The effect of opioid peptides on ovine pituitary gonadotropin secretion in vitro

Abstract

Although a hypothalamic site of action has been firmly established for opiate-mediated gonadotropin regulation, there have been several reports which indicate the possibility of a direct influence on the pituitary gland. The objective of this study was to further investigate this possibility in an in vitro pituitary perifusion system utilizing ovine tissue. Treatment with gamma-endorphin (GE) or human beta-endorphin (hBE) resulted in elevated basal LH release ( p<0.05), followed by an inhibition in the response to a subsequent GnRH challenge ( p<0.05). The stimulatory effect of hBE was found to be dose-responsive ( p<0.01). PRL secretion was not similarly stimulated.

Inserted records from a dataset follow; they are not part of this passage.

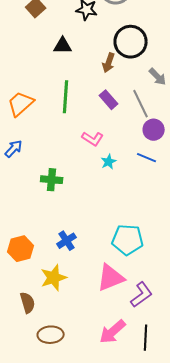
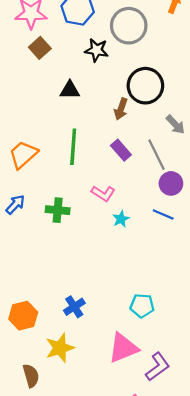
green cross: (52, 180) -> (58, 210), moved
cyan pentagon: (128, 240) -> (142, 306), size x0.7

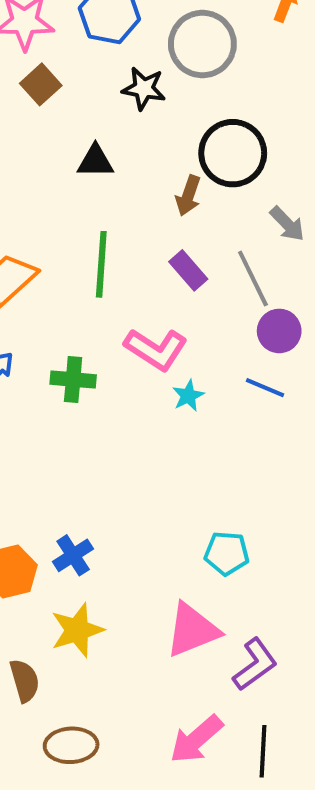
pink L-shape: (103, 193) -> (156, 349), size x1.4
blue cross: (74, 307) -> (73, 555), moved

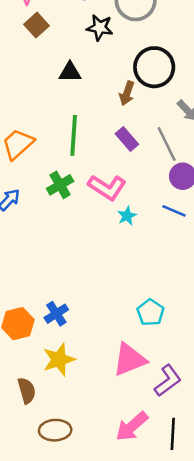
green cross: (73, 379) -> (60, 185), moved, turned -35
cyan pentagon: (227, 553) -> (150, 312), turned 30

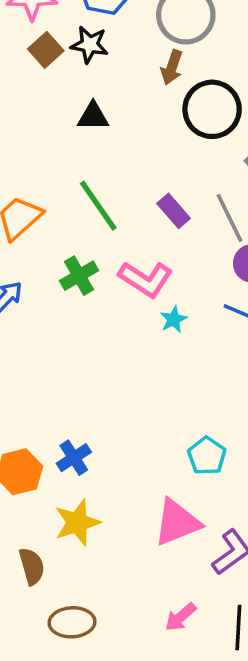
black star: (100, 28) -> (90, 45), moved
brown arrow: (127, 93) -> (172, 67), moved
green line: (74, 135) -> (98, 206), turned -39
pink arrow: (132, 426) -> (181, 617), size x0.7

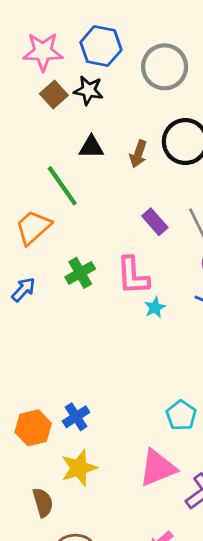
brown arrow: (172, 67) -> (138, 154), moved
green line: (98, 206) -> (62, 186), moved
pink L-shape: (146, 279) -> (133, 276), turned 54

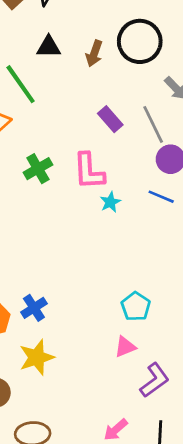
pink triangle: (158, 468) -> (125, 347), moved, size x0.6

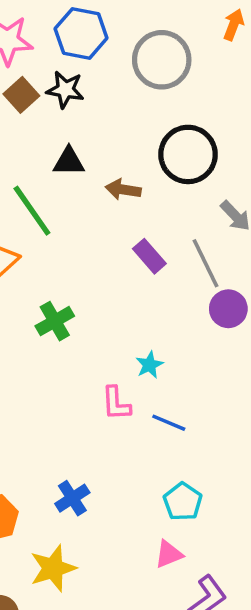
brown arrow: (94, 53) -> (123, 190), moved, turned 80
pink L-shape: (89, 171) -> (116, 403), moved, size x0.7
blue line: (161, 197) -> (169, 423), moved
blue cross: (34, 308) -> (72, 498), moved

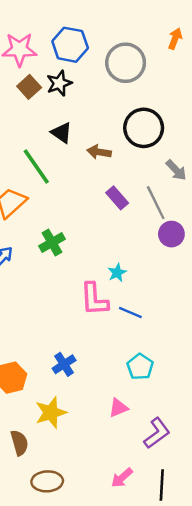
black star: (65, 90) -> (59, 83), turned -30
black triangle: (69, 161) -> (62, 133), turned 35
pink L-shape: (116, 403) -> (94, 299), size x1.4
pink triangle: (169, 554) -> (118, 408), moved

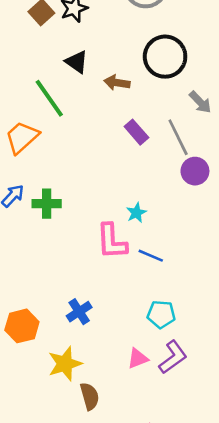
green cross: (52, 242) -> (47, 204), moved, turned 30
cyan pentagon: (140, 367) -> (161, 314), turned -30
purple L-shape: (157, 433) -> (173, 357), moved
brown semicircle: (19, 443) -> (90, 396), moved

Ovine beta-endorphin (oBE) had no effect on LH secretion, even though it differs from hBE by only 2 amino acids and contains the active GE sequence. Met-enkephalin also did not influence gonadotropin secretion. Naloxone pretreatment did not reverse the effects of hBE on gonadotropin release. It was found, however, that [D-pGlu 1, D-Phe 2, D-Trp 3,6]-GnRH, a specific GnRH receptor antagonist, did reduce hBE-induced LH and FSH release ( p<0.05). Naloxone pretreatment alone suppressed the response to GnRH ( p<0.05). These data indicate that certain opioid peptides can influence ovine gonadotropin secretion in vitro by activating the GnRH receptor. Furthermore, a facilitory role is suggested for endogenous opiates in the local regulation of pituitary gonadotropin secretion.